Disciplinary Action: When
confronting plagiarism, all instructors in the Communication Skills
Program abide by the guidelines stipulated in AUB’s Student Code of
Conduct, which states:
“It is the responsibility of the faculty
to uphold university policies. Thus, the immediate responsibility for
dealing with instances of cheating, plagiarism, and other academic
violations rests with the faculty member. If a faculty member has good
reason to believe that a student has violated academic standards, it is
his or her responsibility to discipline the student expeditiously. A
faculty member who has good reason to believe that a student has
violated academic standards must give a grade of zero on the exam or
assignment where the violation occurred. When the instructor has taken
the initial disciplinary action, he or she should send a letter to the
office of the Dean of the Faculty or School, in which the incident
occurred, informing him/her of the incident and the initial action
he/she has taken.
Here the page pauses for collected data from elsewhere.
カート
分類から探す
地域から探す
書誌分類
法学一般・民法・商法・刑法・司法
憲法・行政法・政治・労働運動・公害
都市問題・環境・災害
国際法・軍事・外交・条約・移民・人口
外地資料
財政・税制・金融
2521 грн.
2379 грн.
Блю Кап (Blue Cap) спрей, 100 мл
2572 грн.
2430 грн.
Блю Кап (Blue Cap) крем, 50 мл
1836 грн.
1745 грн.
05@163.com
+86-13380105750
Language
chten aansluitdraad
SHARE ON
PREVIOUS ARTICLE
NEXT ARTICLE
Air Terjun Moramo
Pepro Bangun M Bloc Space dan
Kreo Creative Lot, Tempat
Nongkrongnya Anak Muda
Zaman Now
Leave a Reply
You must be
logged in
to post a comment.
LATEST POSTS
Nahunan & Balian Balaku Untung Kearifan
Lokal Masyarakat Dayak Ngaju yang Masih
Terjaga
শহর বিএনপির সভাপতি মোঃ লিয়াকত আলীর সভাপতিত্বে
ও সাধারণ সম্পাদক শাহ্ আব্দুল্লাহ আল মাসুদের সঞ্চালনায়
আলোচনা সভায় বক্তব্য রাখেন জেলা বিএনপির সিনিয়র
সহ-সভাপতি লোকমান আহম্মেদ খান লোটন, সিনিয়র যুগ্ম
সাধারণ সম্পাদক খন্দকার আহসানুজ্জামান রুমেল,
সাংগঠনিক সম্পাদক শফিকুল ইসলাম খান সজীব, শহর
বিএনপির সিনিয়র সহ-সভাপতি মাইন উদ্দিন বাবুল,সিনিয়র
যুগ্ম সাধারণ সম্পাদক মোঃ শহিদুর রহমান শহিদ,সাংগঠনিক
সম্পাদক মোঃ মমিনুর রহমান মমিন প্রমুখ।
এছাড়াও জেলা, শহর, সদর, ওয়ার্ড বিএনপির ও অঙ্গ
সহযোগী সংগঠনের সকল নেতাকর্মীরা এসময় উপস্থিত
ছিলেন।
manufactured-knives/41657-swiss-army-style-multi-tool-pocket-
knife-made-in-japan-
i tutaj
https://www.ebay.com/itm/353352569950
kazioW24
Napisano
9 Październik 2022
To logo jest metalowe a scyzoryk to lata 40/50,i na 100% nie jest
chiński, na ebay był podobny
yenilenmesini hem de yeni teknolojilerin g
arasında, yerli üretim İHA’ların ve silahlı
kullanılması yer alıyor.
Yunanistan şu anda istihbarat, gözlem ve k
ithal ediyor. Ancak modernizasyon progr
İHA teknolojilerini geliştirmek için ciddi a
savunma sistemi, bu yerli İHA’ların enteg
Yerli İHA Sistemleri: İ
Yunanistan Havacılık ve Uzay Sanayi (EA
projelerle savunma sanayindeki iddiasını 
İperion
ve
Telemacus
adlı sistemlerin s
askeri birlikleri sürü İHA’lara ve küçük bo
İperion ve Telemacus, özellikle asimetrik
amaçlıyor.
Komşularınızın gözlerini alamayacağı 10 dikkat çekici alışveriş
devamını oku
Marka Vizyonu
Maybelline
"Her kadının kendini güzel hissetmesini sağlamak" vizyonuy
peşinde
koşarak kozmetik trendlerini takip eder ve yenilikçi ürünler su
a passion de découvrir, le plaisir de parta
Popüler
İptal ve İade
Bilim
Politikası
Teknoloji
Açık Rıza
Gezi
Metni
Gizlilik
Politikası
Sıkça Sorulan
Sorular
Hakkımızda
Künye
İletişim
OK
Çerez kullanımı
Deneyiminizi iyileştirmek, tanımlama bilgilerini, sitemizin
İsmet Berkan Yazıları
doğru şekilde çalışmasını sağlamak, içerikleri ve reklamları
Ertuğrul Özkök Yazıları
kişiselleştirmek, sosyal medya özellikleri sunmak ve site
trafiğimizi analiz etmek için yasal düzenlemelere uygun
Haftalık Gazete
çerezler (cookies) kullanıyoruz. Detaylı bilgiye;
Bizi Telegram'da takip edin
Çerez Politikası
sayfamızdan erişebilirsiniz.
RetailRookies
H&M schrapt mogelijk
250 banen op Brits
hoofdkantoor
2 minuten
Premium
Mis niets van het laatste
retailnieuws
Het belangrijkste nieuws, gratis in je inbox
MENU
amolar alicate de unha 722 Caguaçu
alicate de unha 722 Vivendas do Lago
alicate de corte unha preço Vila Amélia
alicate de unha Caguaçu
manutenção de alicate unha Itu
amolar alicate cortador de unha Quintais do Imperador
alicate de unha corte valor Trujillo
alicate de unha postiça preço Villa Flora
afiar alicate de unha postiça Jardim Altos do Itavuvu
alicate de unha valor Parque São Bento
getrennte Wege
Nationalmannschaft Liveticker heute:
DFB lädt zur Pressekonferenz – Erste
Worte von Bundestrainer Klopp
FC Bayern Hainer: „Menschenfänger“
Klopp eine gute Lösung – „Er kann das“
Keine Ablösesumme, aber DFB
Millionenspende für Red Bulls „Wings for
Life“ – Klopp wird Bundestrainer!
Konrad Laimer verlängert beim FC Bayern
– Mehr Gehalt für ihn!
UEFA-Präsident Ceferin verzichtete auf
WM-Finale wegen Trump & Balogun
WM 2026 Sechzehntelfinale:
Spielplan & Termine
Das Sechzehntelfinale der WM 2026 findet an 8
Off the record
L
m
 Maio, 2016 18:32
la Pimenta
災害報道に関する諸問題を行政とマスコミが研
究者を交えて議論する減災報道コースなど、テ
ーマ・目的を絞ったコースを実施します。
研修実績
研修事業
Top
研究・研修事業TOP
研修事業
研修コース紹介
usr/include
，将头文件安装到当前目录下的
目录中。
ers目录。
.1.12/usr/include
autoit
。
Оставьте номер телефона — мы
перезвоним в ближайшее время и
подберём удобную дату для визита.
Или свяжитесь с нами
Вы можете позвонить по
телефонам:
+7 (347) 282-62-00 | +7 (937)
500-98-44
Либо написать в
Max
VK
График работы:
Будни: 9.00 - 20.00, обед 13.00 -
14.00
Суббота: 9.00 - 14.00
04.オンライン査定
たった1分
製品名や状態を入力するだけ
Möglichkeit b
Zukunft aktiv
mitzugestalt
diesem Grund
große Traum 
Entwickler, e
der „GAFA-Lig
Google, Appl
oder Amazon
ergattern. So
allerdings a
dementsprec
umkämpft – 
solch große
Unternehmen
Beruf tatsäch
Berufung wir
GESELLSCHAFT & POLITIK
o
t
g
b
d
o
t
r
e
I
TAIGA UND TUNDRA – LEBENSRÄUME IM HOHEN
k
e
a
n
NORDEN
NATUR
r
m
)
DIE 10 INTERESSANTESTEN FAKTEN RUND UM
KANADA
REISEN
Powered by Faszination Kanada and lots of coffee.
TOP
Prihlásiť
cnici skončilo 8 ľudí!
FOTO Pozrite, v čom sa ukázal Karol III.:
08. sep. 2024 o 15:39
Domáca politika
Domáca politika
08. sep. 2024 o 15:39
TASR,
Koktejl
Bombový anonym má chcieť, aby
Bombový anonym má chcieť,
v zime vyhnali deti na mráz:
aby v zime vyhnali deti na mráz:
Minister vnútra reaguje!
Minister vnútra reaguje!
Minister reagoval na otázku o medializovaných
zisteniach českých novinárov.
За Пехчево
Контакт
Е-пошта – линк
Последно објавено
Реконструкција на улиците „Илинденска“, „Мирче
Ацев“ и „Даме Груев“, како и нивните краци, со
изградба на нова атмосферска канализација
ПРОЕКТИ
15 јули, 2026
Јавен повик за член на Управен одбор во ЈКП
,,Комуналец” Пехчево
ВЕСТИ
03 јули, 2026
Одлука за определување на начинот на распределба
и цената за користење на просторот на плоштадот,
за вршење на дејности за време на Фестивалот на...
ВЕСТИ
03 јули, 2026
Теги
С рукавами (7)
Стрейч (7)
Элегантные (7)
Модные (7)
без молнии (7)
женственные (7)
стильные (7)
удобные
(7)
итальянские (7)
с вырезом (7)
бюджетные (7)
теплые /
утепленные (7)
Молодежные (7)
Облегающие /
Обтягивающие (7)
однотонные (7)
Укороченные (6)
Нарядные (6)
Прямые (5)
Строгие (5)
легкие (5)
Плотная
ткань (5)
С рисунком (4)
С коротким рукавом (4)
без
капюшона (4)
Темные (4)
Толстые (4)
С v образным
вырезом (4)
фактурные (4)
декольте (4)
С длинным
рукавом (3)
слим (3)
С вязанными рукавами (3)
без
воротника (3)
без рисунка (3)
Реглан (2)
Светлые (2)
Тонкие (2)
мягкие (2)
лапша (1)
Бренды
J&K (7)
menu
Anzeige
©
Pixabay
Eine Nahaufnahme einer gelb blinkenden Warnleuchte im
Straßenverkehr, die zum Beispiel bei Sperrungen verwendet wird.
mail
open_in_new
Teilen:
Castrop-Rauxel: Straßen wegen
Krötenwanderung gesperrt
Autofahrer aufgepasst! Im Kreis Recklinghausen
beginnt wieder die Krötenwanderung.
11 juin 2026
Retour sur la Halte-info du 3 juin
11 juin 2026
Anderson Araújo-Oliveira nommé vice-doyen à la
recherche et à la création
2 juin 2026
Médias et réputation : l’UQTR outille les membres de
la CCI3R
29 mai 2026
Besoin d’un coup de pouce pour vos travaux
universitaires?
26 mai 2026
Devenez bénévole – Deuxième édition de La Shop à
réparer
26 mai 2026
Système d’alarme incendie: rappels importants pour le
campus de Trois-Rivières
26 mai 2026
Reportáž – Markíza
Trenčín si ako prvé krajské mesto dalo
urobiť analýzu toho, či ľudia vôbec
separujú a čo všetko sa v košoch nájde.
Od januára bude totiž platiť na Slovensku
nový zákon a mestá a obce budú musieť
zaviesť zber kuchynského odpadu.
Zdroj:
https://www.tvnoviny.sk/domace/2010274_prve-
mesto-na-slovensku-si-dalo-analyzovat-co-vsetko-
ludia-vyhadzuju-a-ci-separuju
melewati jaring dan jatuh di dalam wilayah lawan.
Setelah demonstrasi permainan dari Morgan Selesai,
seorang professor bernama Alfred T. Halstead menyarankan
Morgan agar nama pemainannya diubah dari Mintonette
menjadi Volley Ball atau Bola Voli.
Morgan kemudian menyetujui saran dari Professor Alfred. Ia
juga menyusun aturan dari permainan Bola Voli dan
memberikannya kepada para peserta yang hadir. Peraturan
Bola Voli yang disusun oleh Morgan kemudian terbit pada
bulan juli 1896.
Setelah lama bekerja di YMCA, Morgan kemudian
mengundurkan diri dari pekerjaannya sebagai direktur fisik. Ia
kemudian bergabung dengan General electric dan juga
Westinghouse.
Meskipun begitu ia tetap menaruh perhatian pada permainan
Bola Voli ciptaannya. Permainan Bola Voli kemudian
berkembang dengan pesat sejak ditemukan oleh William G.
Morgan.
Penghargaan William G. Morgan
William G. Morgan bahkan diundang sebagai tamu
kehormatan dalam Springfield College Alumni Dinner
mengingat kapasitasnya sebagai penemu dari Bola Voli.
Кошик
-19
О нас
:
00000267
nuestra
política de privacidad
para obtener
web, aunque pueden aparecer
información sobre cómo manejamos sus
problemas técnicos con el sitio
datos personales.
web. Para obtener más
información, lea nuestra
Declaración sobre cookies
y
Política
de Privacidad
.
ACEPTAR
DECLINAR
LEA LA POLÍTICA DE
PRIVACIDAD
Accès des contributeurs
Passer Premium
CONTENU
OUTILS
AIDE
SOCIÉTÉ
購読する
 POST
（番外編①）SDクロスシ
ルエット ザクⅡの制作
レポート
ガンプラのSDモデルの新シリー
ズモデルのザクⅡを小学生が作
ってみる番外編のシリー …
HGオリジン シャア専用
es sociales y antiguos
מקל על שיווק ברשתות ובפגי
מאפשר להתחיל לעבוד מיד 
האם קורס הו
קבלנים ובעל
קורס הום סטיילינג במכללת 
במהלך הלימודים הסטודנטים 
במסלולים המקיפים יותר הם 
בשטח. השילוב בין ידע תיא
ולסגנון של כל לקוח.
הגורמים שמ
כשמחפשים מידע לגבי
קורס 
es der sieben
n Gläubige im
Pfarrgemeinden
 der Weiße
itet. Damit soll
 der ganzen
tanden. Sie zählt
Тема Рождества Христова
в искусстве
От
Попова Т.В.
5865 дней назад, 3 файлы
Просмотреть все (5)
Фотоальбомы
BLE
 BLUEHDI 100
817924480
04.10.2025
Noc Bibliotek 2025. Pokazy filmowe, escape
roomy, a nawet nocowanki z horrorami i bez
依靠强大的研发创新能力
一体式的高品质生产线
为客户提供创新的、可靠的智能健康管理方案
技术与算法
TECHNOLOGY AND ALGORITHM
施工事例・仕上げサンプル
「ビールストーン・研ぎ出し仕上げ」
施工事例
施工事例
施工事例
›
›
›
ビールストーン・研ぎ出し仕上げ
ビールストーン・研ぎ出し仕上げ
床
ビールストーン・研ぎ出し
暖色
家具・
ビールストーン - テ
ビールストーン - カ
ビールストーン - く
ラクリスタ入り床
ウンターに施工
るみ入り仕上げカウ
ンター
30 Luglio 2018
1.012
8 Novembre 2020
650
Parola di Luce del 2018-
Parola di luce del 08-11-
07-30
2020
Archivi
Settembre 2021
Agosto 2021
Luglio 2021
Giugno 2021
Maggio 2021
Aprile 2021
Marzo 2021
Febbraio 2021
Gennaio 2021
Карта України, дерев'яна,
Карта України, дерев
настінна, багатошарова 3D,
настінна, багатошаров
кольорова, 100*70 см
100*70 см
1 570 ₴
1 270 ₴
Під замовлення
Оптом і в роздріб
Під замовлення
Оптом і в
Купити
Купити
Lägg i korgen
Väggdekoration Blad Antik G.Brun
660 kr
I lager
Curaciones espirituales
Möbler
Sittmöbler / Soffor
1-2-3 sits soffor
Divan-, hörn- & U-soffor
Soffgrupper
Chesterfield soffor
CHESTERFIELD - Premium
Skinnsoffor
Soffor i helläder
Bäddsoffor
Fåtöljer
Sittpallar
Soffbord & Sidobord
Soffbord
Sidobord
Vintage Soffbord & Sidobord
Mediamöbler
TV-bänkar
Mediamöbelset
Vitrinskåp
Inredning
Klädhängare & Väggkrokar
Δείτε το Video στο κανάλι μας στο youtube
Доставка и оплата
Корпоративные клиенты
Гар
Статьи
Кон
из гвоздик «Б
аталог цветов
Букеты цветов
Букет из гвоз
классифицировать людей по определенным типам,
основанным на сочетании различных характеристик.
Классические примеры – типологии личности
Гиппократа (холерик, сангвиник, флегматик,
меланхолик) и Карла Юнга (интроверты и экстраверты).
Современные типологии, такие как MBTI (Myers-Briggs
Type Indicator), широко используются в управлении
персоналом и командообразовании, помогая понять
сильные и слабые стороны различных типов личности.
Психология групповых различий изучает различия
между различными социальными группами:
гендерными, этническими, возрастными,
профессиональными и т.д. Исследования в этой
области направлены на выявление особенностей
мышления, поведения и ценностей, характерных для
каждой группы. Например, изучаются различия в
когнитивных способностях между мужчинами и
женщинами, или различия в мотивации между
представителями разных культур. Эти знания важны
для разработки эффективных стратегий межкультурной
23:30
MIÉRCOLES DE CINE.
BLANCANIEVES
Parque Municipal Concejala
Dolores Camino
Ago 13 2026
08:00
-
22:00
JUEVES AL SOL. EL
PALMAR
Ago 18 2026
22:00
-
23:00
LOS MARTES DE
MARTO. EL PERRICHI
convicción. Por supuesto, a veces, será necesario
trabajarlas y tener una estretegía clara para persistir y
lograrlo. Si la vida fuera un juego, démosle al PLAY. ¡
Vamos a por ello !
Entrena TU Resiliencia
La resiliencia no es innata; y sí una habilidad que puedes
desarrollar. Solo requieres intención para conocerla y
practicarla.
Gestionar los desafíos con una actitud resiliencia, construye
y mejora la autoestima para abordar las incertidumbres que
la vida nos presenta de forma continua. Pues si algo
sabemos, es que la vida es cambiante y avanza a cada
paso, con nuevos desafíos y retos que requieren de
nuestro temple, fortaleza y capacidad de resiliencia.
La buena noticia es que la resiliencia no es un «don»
A copy of the letter will be placed in the student's
file, and another copy forwarded to the student's advisor for
follow-up.” (10)
Turnitin:
Turnitin is an online
plagiarism-detection tool accessible via Moodle that many faculty at AUB
use. Once your work is uploaded, it will be compared with an extensive
database of student and publicly accessible writing. When you upload an
assignment to Moodle, your assignment may also automatically be scanned
through Turnitin. If your instructor has authorized Turnitin to scan the
assignment on Moodle, you must comply or risk losing credit for the
assignment. If you have questions about how the software works or how
the Turnitin report has been used, please ask your instructor or set up
an appointment with the Director of Communication Skills.
Grievance Procedure:
If
at any time during the semester you have concerns about the course, an
assignment, or your instructor’s assessment of your work, you should
first set up a meeting to talk with your instructor about it. If need
be, you may request a meeting with the Director of Communication Skills.
The goal of any meeting with the Director will be to improve
communication between the student and course instructor, and to resolve
the issue in such a way that course learning outcomes are achieved.
Please note that the instructor for the course is the final
decision-maker for any issues that arise.